There remains a great deal to be said for a public body to which useful members of society may be appointed and where such people may avail themselves of a public platform and indeed of a vote on matters that are important to them. Ed Miliband’s raising of Doreen Lawrence to the peerage has been widely hailed and is considered a valuable widening of the upper house’s constituency far beyond the narrow considerations of party advantage. Many more of the new additions, however, look like unmerited rewards for donations and for party line-toeing.

So let party leaders continue to raise worthy individuals to the peerage, though under much stricter conditions – I will return to those. Meanwhile, let all members of the upper house submit themselves to election in the following manner. Once every five years – preferably at a mid-point between general elections – let all members of the upper house (including the Law Lords and the Lords Spiritual, but with exceptions that I will explain) be listed on a website, each one illustrated with a standardised face-on portrait and each permitted a short statement (with a strict word limit) as to why she or he should remain in the house.

Their party allegiance (or crossbench or other status) would be listed, along with their full baronial title and, where appropriate, a name by which they are more widely known. Their attendance and voting records should also be listed. Those not required so to submit themselves would be those peers recruited since the previous Lords ballot, so that no one would be obliged to submit to a vote whose service had been of less than five years.

Doreen Lawrence, now a baroness

Voters would be allowed to place a vote against, say, up to twenty individuals on the list. Then the votes would be counted and the members whose names appeared among, say, the bottom one hundred of the list would lose their seats. The number being rejected could be adjusted until the composition of the house was more suitable, though the five-yearly vote ought still to eliminate a significant number of the least popular members. During the years between votes, party leaders would be permitted to appoint new members, but without exceeding the overall limit that has been agreed and – a crucial point, this one – without altering by a single member the balance of allegiance that was achieved in the previous vote.

To make the upper house an elective assembly in this unprecedented manner has many strong points. Peers would know that they do not enjoy a ticket for life and that they will need to be seen to be useful members. The elections would not be the costly affairs that conventional localised ballots cannot avoid being; indeed, there is no advantage to be had in making the lords a second chamber of constituency-representing delegates. People who would be ornaments to the house but who have no appetite for jumping through the cost, time, media and abuse hoops that conventional election campaigns impose will still be able to enter the house easily and through a merit that may not be perceived by a wide public (because of specialist expertise, for instance); five and more years in the Lords would allow them to make their mark if they are so minded and to earn continued membership.

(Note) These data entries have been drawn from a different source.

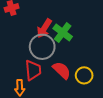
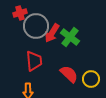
gray circle: (42, 47) -> (36, 26), moved
red trapezoid: (33, 70) -> (34, 61), moved

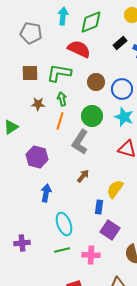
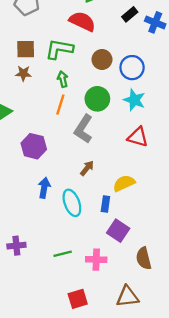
brown star: (38, 104) -> (23, 73), moved
yellow semicircle: (115, 189) -> (124, 183), turned 30
cyan ellipse: (64, 224) -> (72, 203), moved

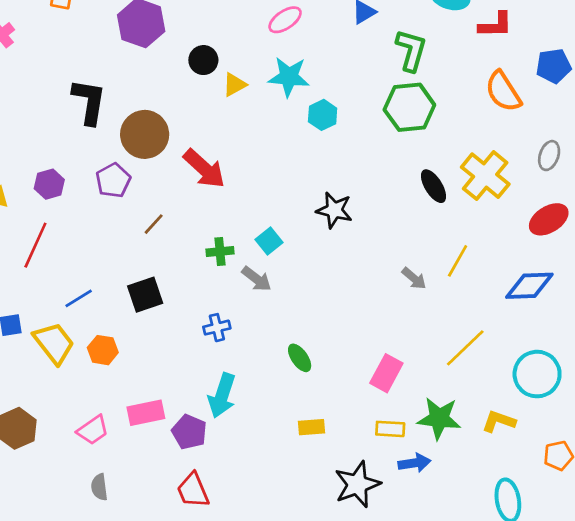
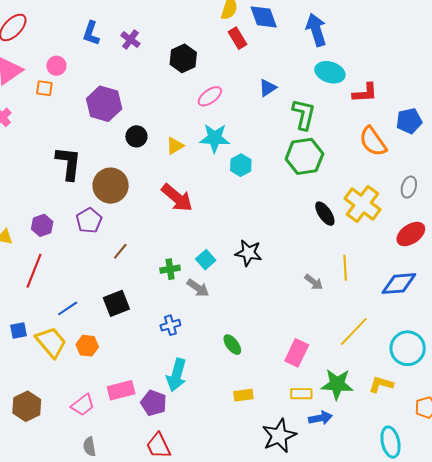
black circle: (203, 60) -> (136, 136), moved
red arrow: (204, 169) -> (177, 198), moved
black star: (334, 210) -> (248, 253), moved
yellow line: (458, 261) -> (345, 268), turned -30

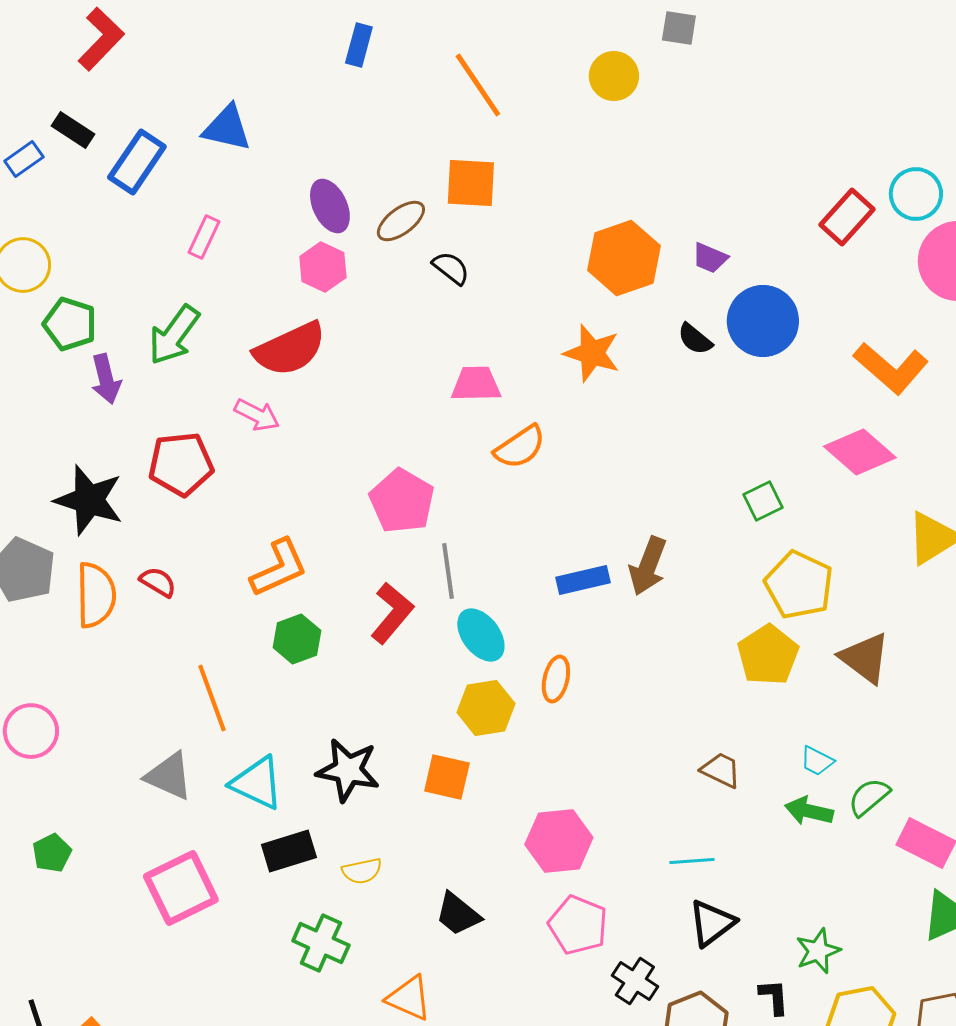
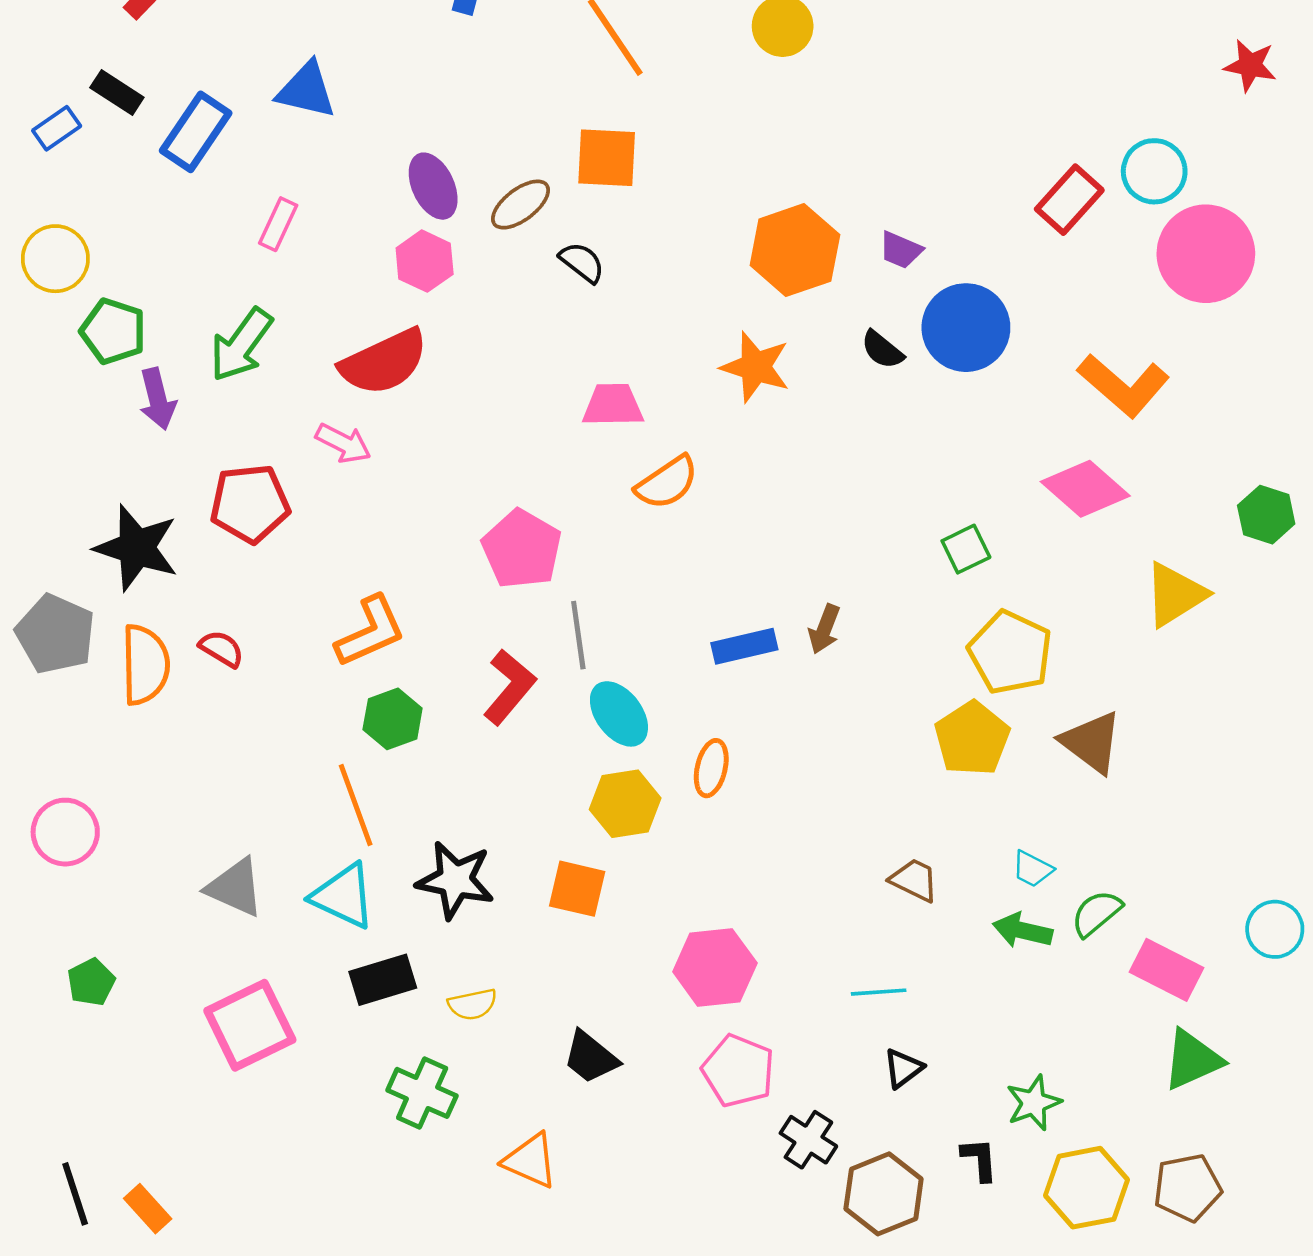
brown arrow: (648, 566) -> (824, 629), size x0.7
orange line: (212, 698) -> (356, 805), moved
black triangle: (712, 923) -> (903, 1068), size x0.7

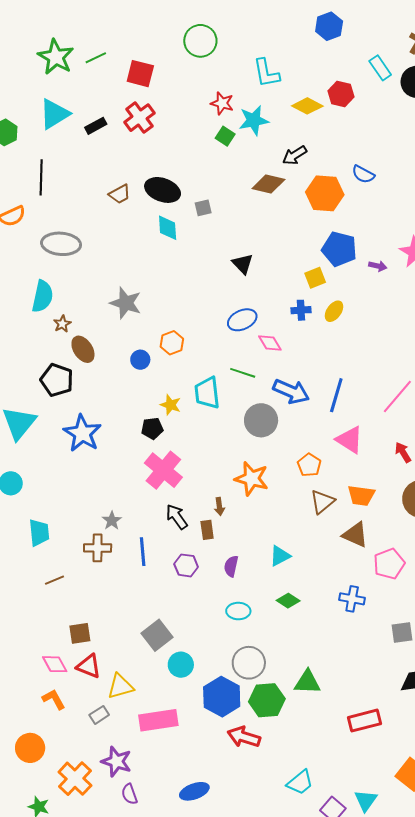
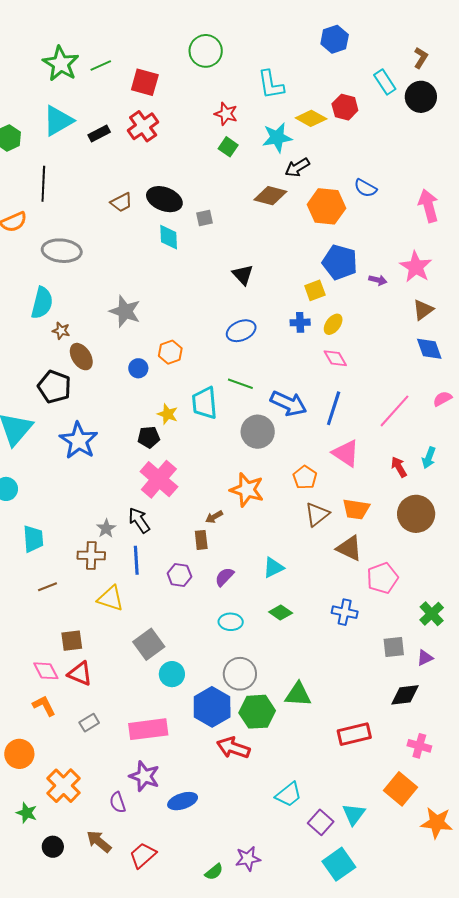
cyan star: (254, 120) -> (277, 138), moved
brown star: (62, 324) -> (61, 331), turned -30
pink diamond: (270, 343) -> (335, 358), moved
brown arrow: (219, 507) -> (214, 517), turned 66
black arrow: (177, 517) -> (139, 520), moved
purple semicircle: (231, 566) -> (224, 577), turned 30
yellow triangle: (120, 686) -> (111, 598), moved, turned 32
purple star: (116, 761) -> (144, 776), moved

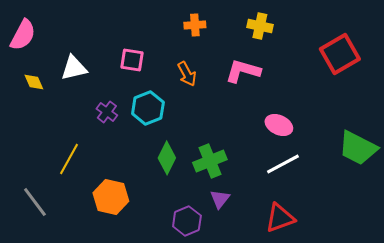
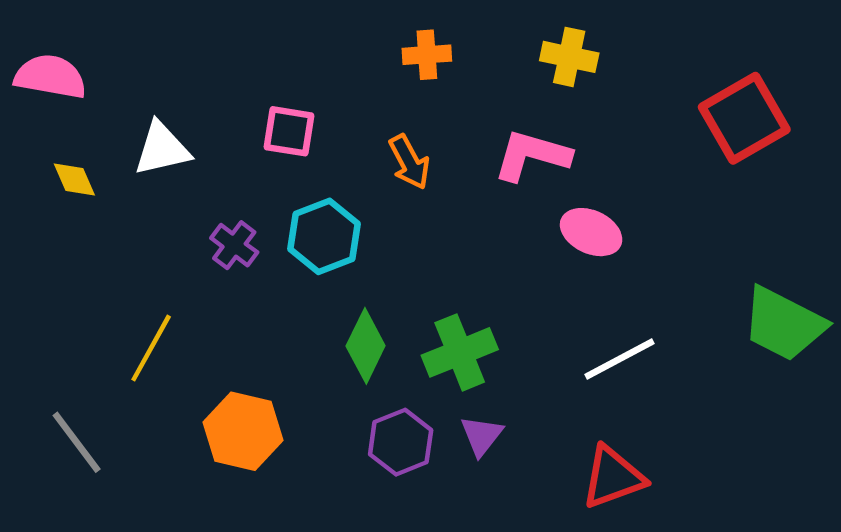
pink semicircle: (23, 35) -> (50, 77), turned -108
pink ellipse: (279, 125) -> (591, 232), moved
purple hexagon: (187, 221) -> (401, 442), moved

The upper house full and in session

Voting via the internet is a practical solution to the lack of local campaigning and local ballot boxes, but of course it would have to be rigorously policed. Voters would need to register on the election site, though they ought then to be able to vote anonymously. Some mechanism would have to be set up to prevent multiple voting, not so much by large numbers of people as from the same computer.

So it would have to be contrived that no more than (say) twenty votes (for twenty different candidates) can be cast from one source. No doubt every computer at Tory Central Office would be used to cast twenty votes for Tory peers, but these votes would be counter-balanced by the votes cast from the other party HQs. In any case, it would be a fine judgment how to configure dozens of votes among, in the Tory party’s present case, nearly 230 candidates. The size of the field would help to neutralise attempts to pack the vote.

This solution would be cost-effective, democratic (certainly more democratic than the arrangements obtaining now) and useful in challenging peers to justify their sinecures. But it retains – and indeed enhances – those characteristics of the upper chamber that make it an important foil for the Commons. I commend this proposal to the house.